There are more Muslims in China than in The United Arab Emirates, Iraq, Libya or Syria. Kunming is reported to be 36 percent Muslim. It is not uncommon to see women wearing the headscarf and men wearing a white yarmulke-like skullcap. Unlike in south India, I have not seen women wearing the long black robe.

Overland trade between present-day Yunnan, Laos, Burma, Thailand and India extends as far back as the Tang Dynasty (618-907) and probably before. The Prophet Muhammad was a member of an Arab clan that engaged in both overland and overseas trade and Muslims have lived in China from just after his death in 632 AD.

Kubli Khan's grandson Ghenghis is primarily responsible for Kunming's Muslim population. Ghenghis Kahn was the first emperor of China during the (Mongolian) Yuan Dynasty (1279-1368). He sent Muslim troops from Central Asia into Yunnan during his campaign to usurp the Song Dynasty and in 1252-53 the Mongols conquered Yunnan.

Ghenghis was well aware of Yunnan's importance as an overland trade hub between India, Southeast Asia, Tibet and the Chinese heartland. He also viewed Yunnan as a springboard for conquest of Burma.

He appointed an Uzbek as governor. Using land and money as incentives, he encouraged high-ranking officials, who happened to be Muslim, to immigrate to Yunnan. Newly settled Muslim men were permitted to take local wives and encouraged to develop trade and commerce.
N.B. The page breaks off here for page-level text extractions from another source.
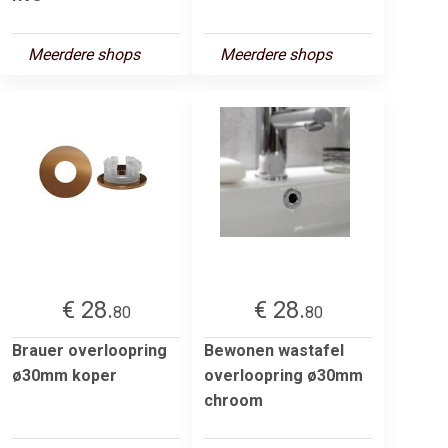
Meerdere shops
Meerdere shops
€ 28.
€ 28.
80
80
Brauer overloopring
Bewonen wastafel
ø30mm koper
overloopring ø30mm
chroom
The Hui, Yunnan's ethnic Chinese Muslims, descend from these unions.

Caravan traffic to India and Southeast Asia beceme a virtual Muslim monoply, headed first by the Uzbeki governor and after his death, by his descents.

In the first half of the 1300s Chinese chronicler Wang Dayuan recorded the existence of an 'overland road' from China to Arabia. Muslim traders spread throughout China along existing trade routes.

By the late 1700s caravans of Yunnanese Muslim traders ranged over an area extending from the Chamdo region of eastern Tibet, through Assam, Burma, Thailand and Laos to south Chinese provinces of Sichuan, Guizhou, and Guangxi.